[Amor no Altar • 13]

1K 110 9
                                    

***

Meyra segera bergegas ke rumah sakit setelah membilas dirinya dengan air saat listrik sudah mulai menyala tadi, sepanjang perjalanan ia tak hentinya menangis bahkan sampai di depan Vanya dan memeluk wanita itu tangisan masih tak kunjung reda. Hatinya hancur disertai rasa cemas saat melihat pantulan dirinya di cermin, terdapat sebuah luka bakar di pipi kiri dengan kulit sekitaran yang sangat merah.

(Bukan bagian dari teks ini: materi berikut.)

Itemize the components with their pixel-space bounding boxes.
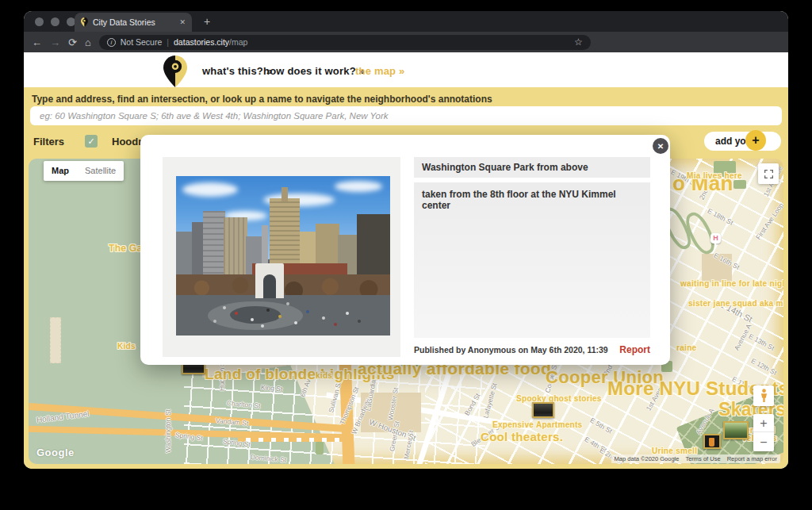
published-byline: Published by Anonymous on May 6th 2020, … (414, 345, 608, 355)
add-yours-plus-icon[interactable]: + (745, 130, 766, 151)
fullscreen-button[interactable] (758, 163, 779, 184)
address-bar[interactable]: i Not Secure | datastories.city/map ☆ (99, 35, 591, 50)
tab-close-icon[interactable]: ✕ (179, 18, 186, 26)
hoodmap-label-small: Expensive Apartments (492, 420, 582, 429)
search-instruction: Type and address, find an intersection, … (32, 94, 492, 105)
photo-plaza (176, 295, 390, 336)
back-icon[interactable]: ← (32, 37, 42, 48)
bookmark-star-icon[interactable]: ☆ (574, 36, 583, 48)
info-icon[interactable]: i (107, 38, 116, 47)
hoodmap-label-small: Spooky ghost stories (516, 394, 602, 403)
modal-close-button[interactable]: ✕ (653, 138, 668, 154)
page-content: what's this? » how does it work? » the m… (24, 52, 788, 469)
browser-tab[interactable]: City Data Stories ✕ (75, 13, 192, 32)
security-label: Not Secure (121, 37, 163, 47)
map-type-control: Map Satellite (44, 161, 124, 181)
map-attribution: Map data ©2020 Google Terms of Use Repor… (611, 454, 780, 463)
url-separator: | (167, 37, 169, 47)
modal-image-panel (163, 157, 400, 357)
forward-icon[interactable]: → (50, 37, 60, 48)
window-close-button[interactable] (35, 17, 44, 26)
hoodmap-label-small: raine (676, 343, 696, 352)
zoom-out-button[interactable]: − (753, 432, 774, 451)
hospital-pin-icon[interactable]: H (710, 233, 721, 243)
map-data-credit: Map data ©2020 Google (615, 455, 680, 462)
hoodmap-label-small: waiting in line for late night fo (680, 279, 783, 288)
pegman-icon (760, 389, 768, 403)
spring-street-road (238, 438, 343, 442)
zoom-control: + − (753, 414, 774, 451)
hoodmaps-checkbox[interactable]: ✓ (85, 135, 98, 148)
annotation-modal: Washington Square Park from above taken … (140, 135, 670, 365)
window-minimize-button[interactable] (51, 17, 59, 26)
browser-toolbar: ← → ⟳ ⌂ i Not Secure | datastories.city/… (24, 32, 788, 52)
washington-square-park-photo (176, 176, 390, 336)
annotation-meta-row: Published by Anonymous on May 6th 2020, … (414, 344, 650, 355)
tab-title: City Data Stories (93, 17, 174, 27)
terms-of-use-link[interactable]: Terms of Use (685, 455, 720, 462)
drink-photo-marker[interactable] (703, 434, 721, 449)
site-header: what's this? » how does it work? » the m… (24, 52, 788, 87)
satellite-button[interactable]: Satellite (77, 161, 124, 181)
small-park (316, 442, 324, 454)
hoodmap-label: Cool theaters. (481, 430, 563, 443)
browser-tab-strip: City Data Stories ✕ + (24, 11, 788, 32)
fullscreen-icon (764, 169, 774, 179)
nav-whats-this[interactable]: what's this? » (202, 65, 272, 77)
new-tab-button[interactable]: + (200, 15, 214, 28)
reload-icon[interactable]: ⟳ (68, 37, 77, 48)
green-photo-marker[interactable] (723, 421, 749, 439)
hoodmap-label-small: sister jane squad aka middl (688, 299, 783, 308)
washington-square-arch (255, 263, 284, 298)
filters-label: Filters (33, 136, 64, 148)
small-pier (50, 317, 61, 363)
hoodmap-label-small: Mia lives here (687, 171, 742, 180)
report-link[interactable]: Report (619, 344, 650, 355)
annotation-title: Washington Square Park from above (414, 157, 650, 178)
site-favicon (81, 17, 88, 27)
hoodmap-label-small: kids (316, 371, 332, 380)
report-map-error-link[interactable]: Report a map error (727, 455, 777, 462)
url-path: /map (229, 37, 247, 47)
nav-the-map[interactable]: the map » (355, 65, 404, 77)
add-yours-button[interactable]: add yours (704, 132, 781, 151)
photo-people-dots (176, 176, 178, 178)
google-logo[interactable]: Google (36, 447, 75, 458)
zoom-in-button[interactable]: + (753, 414, 774, 432)
url-domain: datastories.city (174, 37, 229, 47)
nav-how-does-it-work[interactable]: how does it work? » (263, 65, 365, 77)
hoodmap-label-small: Kids (117, 342, 136, 351)
dark-photo-marker[interactable] (532, 402, 554, 418)
annotation-description: taken from the 8th floor at the NYU Kimm… (414, 182, 650, 338)
map-button[interactable]: Map (44, 161, 77, 181)
small-park (733, 180, 746, 189)
street-label: Washington St (164, 409, 172, 453)
site-logo-pin-icon (163, 56, 187, 87)
home-icon[interactable]: ⌂ (85, 37, 91, 48)
pegman-street-view-button[interactable] (753, 385, 774, 406)
search-input[interactable] (30, 106, 782, 125)
browser-window: City Data Stories ✕ + ← → ⟳ ⌂ i Not Secu… (24, 11, 788, 469)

"Kenapa bisa begini Mey?" Tentu Vanya begitu kaget saat tiba-tiba Meyra memeluk dan menumpahkan tangis padanya, perasaan cemas ikut menyeruak saat melihat wajah sang putri yang sudah tak semulus biasanya.

"Axel, mom hiks hiks"

Vanya menarik putrinya untuk masuk ke dalam toilet, ia takut jika suara tangisan Meyra menganggu suaminya yang sedang istirahat. "Tell me what happened"

Meyra menarik nafas sesegukan, mulutnya mulai terbuka walau rasanya berat. "Ax ... Axel, Axel did it to me mom" ia pun menurut saat Vanya menuntunnya untuk duduk di atas closet yang sudah menggunakan penutup, "I was having a bath, lalu tiba-tiba mati lampu dan aku keluar suruh Ora untuk menelfon kantor listrik"

"And?"

"Saat aku masuk kamar lagi Axel sudah ada di dalam, we talked for a while sampai tiba-tiba dia lukain aku menggunakan rokok, mom"

Mendengar penjelasan putrinya, Vanya dibuat heran. Bukankah Axel harusnya sedang berada di balik jeruji besi sampai hari persidangan tiba? Setelah beberapa menit berkecamuk dengan berbagai pertanyaan di kepalanya, Vanya membawa putrinya untuk mendapatkan pengobatan di rumah sakit yang sama dimana suaminya sedang dirawat.

***

Saat pagi pulang ke rumah, Meyra mendapati Prillia sedang duduk santai sambil membaca buku dengan segelas susu di atas meja. Entahlah ia tak tahu harus memasang ekspresi seperti apa saat Prillia melihat sebagian wajahnya yang kini diperban.

"O wow what happened to your face Mey? Baru operasi? Hehe"

Pertanyaan yang diakhiri oleh tawa kecil itu bagaikan suara iblis di telinga Meyra, harusnya saudarinya itu menunjukan raut panik melihat keadannya seperti ini namun justru tawa mengejek lah yang ditunjukan Prillia padanya dan itu sangat membuatnya jengkel.

"Apa kau melihat Axel di rumah ini? Dia yang sudah melukaiku sampai seperti ini"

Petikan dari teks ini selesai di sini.